Stored data entries:
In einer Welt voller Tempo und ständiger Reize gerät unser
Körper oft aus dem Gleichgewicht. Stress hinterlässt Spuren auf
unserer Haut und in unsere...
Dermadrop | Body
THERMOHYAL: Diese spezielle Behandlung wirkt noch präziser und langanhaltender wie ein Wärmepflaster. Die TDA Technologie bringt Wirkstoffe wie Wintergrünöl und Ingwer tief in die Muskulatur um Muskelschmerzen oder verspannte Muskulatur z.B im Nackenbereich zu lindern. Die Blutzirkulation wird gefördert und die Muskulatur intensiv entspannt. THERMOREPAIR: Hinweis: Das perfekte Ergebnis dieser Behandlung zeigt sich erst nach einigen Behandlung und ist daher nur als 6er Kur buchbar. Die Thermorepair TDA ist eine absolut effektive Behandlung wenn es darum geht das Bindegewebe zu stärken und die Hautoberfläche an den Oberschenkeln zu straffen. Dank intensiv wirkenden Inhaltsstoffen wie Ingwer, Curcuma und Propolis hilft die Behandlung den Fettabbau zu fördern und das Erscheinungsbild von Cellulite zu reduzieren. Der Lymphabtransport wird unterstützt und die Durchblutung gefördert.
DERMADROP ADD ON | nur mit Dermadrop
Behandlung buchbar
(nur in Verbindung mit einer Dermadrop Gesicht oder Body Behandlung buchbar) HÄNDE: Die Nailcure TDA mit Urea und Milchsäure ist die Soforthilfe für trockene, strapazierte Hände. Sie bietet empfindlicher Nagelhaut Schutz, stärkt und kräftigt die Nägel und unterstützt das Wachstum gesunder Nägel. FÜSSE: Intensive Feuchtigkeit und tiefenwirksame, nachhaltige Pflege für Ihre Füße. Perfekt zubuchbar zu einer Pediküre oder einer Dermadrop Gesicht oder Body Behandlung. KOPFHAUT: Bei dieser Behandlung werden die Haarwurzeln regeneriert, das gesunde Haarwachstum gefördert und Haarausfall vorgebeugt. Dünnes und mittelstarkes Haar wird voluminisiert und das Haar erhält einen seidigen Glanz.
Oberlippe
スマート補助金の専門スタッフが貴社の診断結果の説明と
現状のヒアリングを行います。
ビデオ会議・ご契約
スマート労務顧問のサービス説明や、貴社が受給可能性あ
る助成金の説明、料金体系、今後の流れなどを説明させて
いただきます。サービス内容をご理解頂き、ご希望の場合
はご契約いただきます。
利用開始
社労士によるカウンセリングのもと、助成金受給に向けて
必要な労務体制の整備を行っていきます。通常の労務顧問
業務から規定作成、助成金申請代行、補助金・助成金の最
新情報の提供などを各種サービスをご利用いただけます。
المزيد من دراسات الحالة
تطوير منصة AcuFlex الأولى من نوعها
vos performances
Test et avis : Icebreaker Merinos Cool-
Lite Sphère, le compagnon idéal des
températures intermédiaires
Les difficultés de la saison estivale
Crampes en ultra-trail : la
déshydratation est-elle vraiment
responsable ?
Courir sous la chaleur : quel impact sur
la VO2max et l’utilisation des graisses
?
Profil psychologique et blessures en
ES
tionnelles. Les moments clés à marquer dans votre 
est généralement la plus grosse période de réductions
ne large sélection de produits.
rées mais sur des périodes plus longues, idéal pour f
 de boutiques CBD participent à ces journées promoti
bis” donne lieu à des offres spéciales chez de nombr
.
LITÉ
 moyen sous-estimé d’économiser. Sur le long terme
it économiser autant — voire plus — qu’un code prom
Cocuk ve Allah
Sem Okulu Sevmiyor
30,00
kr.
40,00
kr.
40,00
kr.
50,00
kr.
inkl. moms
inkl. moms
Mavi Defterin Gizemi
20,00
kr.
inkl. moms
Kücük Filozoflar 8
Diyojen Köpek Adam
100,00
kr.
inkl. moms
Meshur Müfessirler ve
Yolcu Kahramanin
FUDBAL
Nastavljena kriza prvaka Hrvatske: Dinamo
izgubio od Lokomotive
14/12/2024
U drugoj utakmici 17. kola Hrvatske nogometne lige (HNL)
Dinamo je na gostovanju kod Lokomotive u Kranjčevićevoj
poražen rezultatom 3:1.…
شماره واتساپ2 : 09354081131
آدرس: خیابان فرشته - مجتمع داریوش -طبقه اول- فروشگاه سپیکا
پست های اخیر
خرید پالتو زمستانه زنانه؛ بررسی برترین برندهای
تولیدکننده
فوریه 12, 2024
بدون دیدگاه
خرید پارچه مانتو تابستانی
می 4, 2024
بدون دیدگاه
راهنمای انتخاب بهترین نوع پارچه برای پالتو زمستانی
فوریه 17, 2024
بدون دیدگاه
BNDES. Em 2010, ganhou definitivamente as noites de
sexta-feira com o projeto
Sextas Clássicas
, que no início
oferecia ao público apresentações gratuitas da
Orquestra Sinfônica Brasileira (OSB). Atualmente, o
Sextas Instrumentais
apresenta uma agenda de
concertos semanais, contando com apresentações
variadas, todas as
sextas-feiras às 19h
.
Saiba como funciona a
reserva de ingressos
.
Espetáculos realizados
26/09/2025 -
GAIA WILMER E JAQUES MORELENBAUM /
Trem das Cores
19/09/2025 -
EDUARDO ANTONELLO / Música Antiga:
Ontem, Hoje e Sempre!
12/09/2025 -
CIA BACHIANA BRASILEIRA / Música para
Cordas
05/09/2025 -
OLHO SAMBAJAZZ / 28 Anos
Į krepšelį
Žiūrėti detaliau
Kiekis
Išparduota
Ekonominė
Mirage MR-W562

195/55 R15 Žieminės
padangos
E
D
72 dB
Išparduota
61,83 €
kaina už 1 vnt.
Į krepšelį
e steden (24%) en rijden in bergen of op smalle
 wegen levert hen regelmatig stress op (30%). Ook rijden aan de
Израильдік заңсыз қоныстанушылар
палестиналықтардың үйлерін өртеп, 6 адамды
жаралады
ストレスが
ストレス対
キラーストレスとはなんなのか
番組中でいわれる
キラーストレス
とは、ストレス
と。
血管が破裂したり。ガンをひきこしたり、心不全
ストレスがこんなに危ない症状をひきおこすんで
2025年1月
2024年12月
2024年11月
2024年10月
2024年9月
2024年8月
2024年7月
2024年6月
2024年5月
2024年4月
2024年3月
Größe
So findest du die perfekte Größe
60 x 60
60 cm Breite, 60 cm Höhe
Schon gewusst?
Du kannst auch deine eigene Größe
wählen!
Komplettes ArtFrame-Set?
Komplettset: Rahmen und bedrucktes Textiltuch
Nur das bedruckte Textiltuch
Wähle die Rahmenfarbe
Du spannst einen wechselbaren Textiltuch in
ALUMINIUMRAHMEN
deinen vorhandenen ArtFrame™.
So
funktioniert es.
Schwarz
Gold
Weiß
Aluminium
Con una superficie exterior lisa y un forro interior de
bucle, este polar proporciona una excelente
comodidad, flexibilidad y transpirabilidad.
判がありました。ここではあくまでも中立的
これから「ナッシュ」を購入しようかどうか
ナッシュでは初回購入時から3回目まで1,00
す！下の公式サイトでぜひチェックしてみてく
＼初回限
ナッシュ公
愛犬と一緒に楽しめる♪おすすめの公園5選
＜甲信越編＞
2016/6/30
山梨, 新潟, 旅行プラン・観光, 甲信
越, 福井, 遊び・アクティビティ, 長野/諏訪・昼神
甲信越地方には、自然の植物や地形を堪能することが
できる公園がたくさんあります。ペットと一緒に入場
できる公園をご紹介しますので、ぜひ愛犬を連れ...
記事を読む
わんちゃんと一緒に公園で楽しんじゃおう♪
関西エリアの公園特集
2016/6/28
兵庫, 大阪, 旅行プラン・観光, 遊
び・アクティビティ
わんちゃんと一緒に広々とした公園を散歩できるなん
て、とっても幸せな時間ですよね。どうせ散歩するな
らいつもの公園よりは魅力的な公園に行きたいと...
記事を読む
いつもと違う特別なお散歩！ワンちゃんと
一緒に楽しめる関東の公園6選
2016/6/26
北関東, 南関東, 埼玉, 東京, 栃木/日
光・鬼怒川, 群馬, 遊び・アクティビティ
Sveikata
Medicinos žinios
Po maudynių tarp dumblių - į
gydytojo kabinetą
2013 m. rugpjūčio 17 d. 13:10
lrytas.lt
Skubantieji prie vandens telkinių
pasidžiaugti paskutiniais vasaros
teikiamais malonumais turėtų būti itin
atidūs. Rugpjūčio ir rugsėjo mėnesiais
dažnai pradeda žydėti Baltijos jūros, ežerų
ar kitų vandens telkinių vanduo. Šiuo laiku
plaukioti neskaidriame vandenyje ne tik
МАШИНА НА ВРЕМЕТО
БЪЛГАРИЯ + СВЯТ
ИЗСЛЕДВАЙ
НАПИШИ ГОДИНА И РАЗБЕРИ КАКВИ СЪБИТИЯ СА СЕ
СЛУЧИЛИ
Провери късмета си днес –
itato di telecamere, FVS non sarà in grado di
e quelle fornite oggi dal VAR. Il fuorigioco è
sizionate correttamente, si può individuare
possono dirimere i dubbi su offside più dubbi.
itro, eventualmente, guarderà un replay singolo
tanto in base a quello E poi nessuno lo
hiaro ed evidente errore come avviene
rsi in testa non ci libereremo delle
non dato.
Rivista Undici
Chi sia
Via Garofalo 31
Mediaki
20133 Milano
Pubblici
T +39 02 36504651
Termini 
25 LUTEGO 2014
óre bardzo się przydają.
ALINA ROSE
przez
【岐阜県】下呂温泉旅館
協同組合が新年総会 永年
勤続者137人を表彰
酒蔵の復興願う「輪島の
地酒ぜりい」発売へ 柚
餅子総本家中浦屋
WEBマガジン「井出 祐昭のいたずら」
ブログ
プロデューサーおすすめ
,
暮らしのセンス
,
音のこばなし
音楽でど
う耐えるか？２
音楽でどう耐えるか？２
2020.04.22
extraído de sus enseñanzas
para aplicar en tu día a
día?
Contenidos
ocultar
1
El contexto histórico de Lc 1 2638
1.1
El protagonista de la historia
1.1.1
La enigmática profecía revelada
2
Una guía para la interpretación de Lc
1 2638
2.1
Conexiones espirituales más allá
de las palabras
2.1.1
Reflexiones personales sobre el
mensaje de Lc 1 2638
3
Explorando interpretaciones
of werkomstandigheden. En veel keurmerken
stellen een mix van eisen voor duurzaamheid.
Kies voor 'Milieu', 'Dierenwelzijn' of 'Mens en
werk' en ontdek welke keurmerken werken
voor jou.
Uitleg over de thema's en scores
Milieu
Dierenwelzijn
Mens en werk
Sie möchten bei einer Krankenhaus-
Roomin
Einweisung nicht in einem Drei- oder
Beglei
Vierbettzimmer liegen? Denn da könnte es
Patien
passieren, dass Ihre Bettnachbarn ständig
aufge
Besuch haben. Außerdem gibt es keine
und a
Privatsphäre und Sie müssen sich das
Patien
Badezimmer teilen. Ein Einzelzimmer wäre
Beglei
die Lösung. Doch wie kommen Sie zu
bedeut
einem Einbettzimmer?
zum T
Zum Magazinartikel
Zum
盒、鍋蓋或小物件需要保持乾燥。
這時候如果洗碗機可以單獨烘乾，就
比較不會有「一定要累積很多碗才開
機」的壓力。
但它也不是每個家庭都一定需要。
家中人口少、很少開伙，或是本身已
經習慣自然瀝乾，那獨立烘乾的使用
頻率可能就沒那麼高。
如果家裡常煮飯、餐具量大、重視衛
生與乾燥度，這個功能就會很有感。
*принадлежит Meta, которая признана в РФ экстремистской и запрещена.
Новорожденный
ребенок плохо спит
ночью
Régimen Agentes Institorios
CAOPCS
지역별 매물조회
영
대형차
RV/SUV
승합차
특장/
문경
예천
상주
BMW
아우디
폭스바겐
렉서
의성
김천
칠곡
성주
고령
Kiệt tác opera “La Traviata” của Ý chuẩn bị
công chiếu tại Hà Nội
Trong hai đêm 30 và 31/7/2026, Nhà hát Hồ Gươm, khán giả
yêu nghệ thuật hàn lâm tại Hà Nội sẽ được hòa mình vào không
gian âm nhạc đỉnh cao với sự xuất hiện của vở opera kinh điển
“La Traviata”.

◆ ABOUT THIS EXERCISE: Look back at the data above. Transcribe exactly the lines starting at the line that contains "gydytojo kabinetą" and ending at the line that contains "itro, eventualmente, guarderà".

◆ OUTPUT BELOW:
gydytojo kabinetą
2013 m. rugpjūčio 17 d. 13:10
lrytas.lt
Skubantieji prie vandens telkinių
pasidžiaugti paskutiniais vasaros
teikiamais malonumais turėtų būti itin
atidūs. Rugpjūčio ir rugsėjo mėnesiais
dažnai pradeda žydėti Baltijos jūros, ežerų
ar kitų vandens telkinių vanduo. Šiuo laiku
plaukioti neskaidriame vandenyje ne tik
МАШИНА НА ВРЕМЕТО
БЪЛГАРИЯ + СВЯТ
ИЗСЛЕДВАЙ
НАПИШИ ГОДИНА И РАЗБЕРИ КАКВИ СЪБИТИЯ СА СЕ
СЛУЧИЛИ
Провери късмета си днес –
itato di telecamere, FVS non sarà in grado di
e quelle fornite oggi dal VAR. Il fuorigioco è
sizionate correttamente, si può individuare
possono dirimere i dubbi su offside più dubbi.
itro, eventualmente, guarderà un replay singolo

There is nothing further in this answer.